## [What you will do]
For the entries below, say how many lines hold the word "beyond", with the number as the only reply.

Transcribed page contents
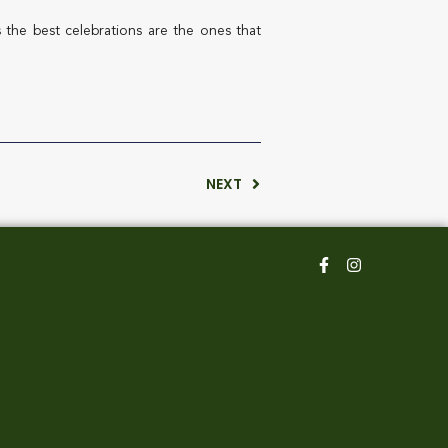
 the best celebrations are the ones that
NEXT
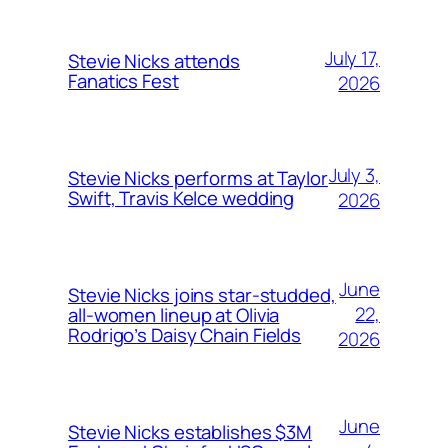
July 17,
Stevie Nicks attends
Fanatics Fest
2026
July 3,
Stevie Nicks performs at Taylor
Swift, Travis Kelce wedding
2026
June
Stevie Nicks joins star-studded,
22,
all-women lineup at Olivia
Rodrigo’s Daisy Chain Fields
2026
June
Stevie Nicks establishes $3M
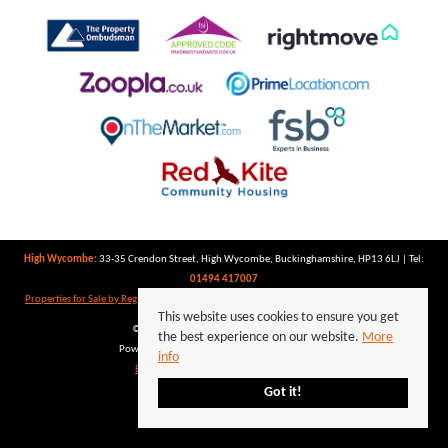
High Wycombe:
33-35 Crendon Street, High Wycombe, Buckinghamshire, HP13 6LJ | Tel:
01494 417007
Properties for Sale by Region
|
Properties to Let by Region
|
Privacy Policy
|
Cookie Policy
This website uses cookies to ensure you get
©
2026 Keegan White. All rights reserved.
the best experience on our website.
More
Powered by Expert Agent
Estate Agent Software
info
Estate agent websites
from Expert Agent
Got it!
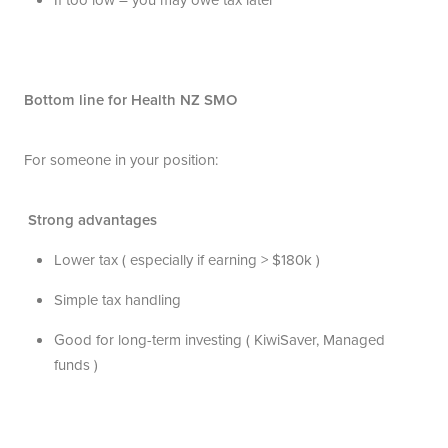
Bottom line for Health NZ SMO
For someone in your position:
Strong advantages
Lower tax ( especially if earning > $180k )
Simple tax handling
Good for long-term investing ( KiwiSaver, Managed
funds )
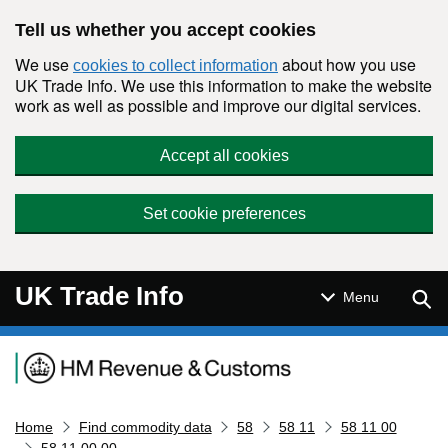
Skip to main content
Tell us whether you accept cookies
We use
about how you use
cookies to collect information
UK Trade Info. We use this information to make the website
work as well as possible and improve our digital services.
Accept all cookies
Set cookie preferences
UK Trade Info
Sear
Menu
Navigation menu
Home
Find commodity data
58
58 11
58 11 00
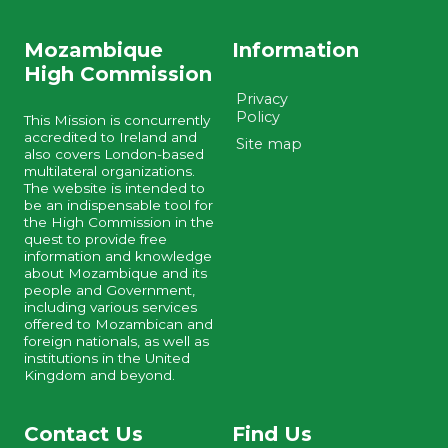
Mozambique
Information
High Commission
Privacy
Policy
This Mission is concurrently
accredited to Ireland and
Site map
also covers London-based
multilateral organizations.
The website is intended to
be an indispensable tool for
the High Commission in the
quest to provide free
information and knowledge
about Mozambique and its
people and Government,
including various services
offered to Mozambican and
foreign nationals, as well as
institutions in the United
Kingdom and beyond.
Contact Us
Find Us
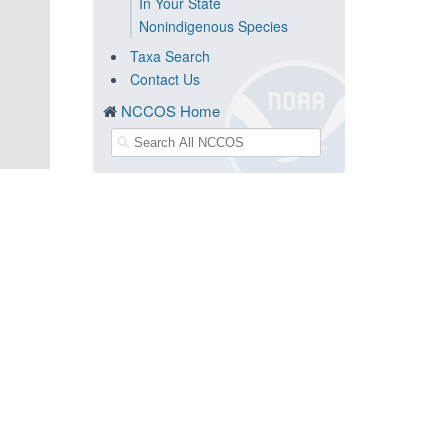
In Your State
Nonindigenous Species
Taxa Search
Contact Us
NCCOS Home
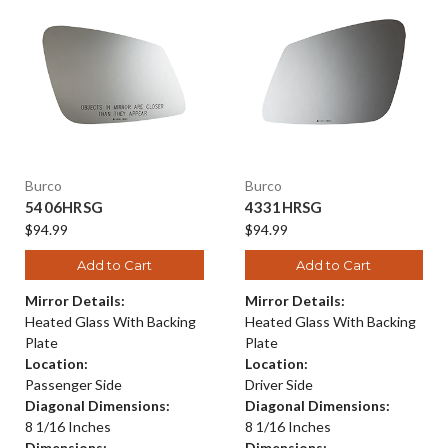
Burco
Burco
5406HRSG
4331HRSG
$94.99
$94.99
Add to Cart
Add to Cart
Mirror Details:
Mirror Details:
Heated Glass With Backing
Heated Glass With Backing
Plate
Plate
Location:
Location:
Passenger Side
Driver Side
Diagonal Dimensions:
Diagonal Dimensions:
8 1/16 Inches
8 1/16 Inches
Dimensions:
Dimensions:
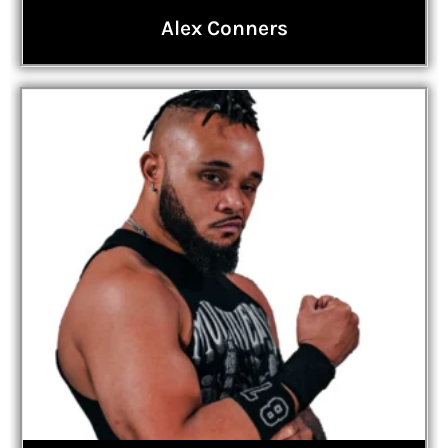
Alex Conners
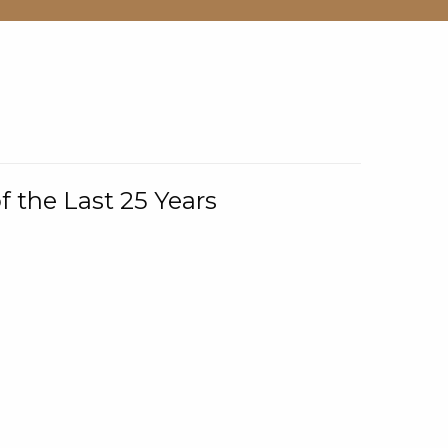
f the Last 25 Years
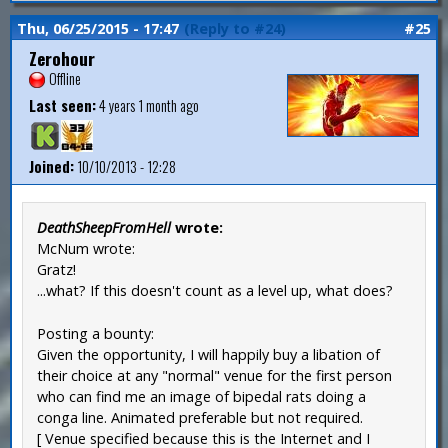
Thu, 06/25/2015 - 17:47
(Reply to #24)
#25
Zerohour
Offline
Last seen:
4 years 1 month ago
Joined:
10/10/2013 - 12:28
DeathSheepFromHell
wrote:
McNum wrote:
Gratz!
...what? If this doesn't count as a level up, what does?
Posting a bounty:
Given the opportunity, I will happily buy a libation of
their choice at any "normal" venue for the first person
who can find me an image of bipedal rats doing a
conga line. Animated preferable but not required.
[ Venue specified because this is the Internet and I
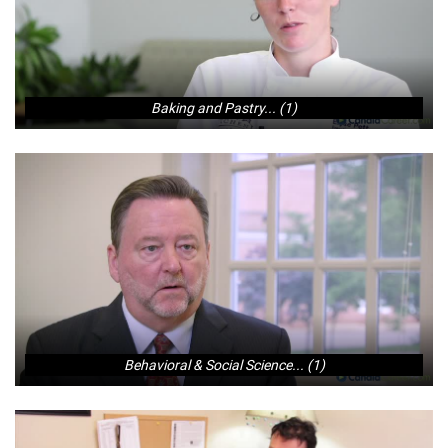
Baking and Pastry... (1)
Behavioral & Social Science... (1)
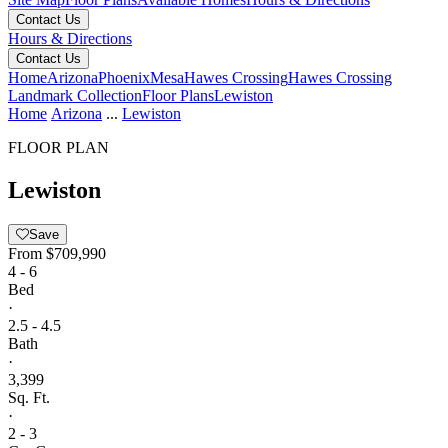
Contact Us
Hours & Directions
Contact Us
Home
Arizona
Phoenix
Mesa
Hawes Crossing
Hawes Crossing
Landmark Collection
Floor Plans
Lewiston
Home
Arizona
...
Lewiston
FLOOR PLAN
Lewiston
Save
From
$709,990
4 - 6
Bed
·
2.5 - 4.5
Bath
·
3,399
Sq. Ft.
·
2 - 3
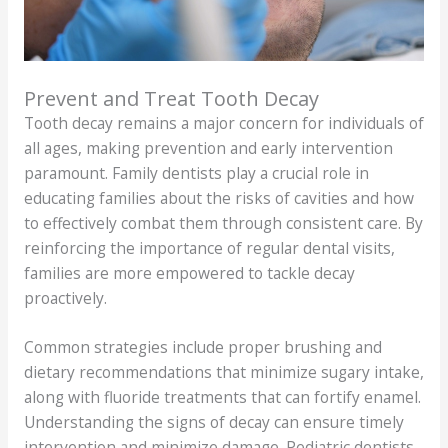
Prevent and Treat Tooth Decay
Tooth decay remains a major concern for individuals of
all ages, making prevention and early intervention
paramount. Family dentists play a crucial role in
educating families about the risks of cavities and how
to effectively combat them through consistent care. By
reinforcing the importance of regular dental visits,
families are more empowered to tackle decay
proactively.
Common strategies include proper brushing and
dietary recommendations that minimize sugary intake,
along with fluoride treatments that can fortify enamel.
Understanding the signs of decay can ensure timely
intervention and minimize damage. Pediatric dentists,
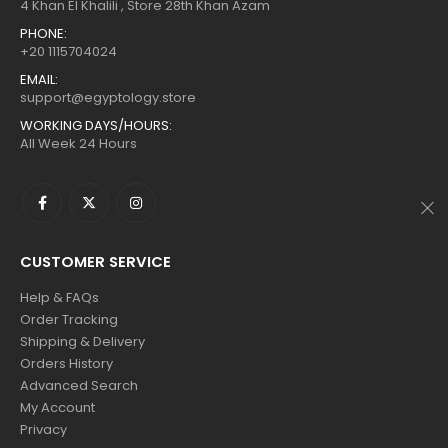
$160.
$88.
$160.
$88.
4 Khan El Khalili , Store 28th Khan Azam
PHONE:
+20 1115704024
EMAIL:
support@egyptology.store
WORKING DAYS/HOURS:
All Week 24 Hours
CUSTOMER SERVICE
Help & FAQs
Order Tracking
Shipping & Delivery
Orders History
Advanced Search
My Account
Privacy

...

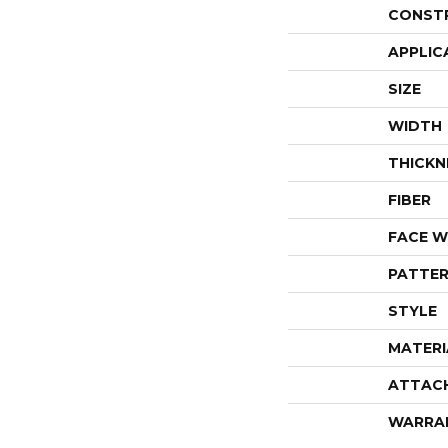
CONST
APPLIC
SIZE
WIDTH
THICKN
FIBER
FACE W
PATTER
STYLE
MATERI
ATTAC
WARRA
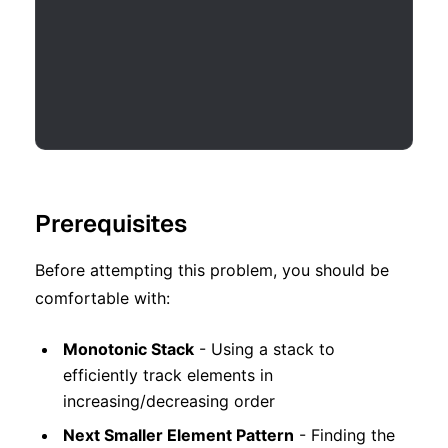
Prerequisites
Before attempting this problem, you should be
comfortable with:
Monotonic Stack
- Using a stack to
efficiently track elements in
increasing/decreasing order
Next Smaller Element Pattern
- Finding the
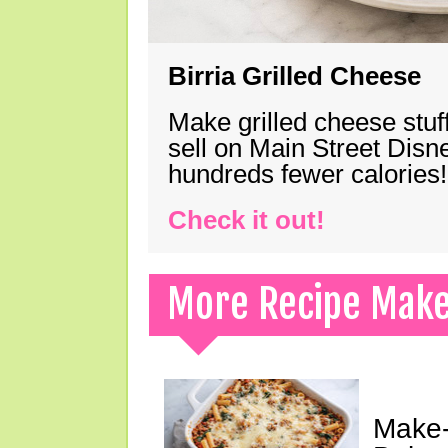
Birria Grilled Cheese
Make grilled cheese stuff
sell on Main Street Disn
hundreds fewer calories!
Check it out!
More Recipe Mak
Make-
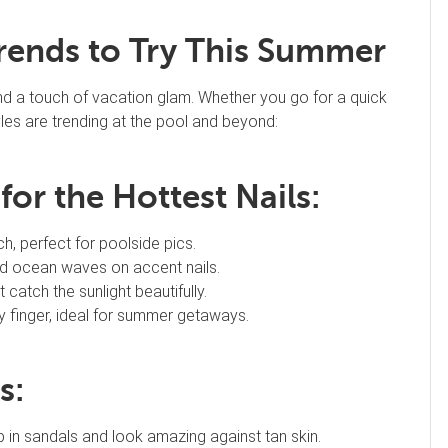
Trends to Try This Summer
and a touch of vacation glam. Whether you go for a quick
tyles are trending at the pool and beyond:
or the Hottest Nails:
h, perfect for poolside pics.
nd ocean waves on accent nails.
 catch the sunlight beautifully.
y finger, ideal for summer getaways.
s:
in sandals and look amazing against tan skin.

==

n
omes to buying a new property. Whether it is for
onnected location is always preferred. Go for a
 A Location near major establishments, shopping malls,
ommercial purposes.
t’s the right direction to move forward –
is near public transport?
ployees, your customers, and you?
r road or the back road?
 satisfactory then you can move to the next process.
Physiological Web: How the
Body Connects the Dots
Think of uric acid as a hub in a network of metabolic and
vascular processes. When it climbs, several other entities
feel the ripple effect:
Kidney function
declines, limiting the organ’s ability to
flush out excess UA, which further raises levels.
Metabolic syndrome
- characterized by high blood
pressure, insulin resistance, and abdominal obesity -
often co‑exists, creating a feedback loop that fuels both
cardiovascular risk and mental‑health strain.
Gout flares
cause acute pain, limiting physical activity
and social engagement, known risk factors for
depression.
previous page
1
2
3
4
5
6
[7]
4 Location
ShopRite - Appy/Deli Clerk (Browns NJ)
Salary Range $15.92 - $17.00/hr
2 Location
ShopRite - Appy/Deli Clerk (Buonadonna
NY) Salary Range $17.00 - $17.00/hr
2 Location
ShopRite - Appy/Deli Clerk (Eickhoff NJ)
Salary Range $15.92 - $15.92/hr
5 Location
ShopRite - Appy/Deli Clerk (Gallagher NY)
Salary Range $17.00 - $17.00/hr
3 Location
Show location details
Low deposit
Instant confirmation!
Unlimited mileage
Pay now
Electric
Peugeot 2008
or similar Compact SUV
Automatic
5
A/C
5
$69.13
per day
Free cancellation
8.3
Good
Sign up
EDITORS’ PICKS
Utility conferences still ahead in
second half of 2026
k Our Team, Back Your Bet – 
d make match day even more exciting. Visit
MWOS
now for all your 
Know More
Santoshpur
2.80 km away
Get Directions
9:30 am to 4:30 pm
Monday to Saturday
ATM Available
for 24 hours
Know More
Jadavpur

## [Response for this exercise]
2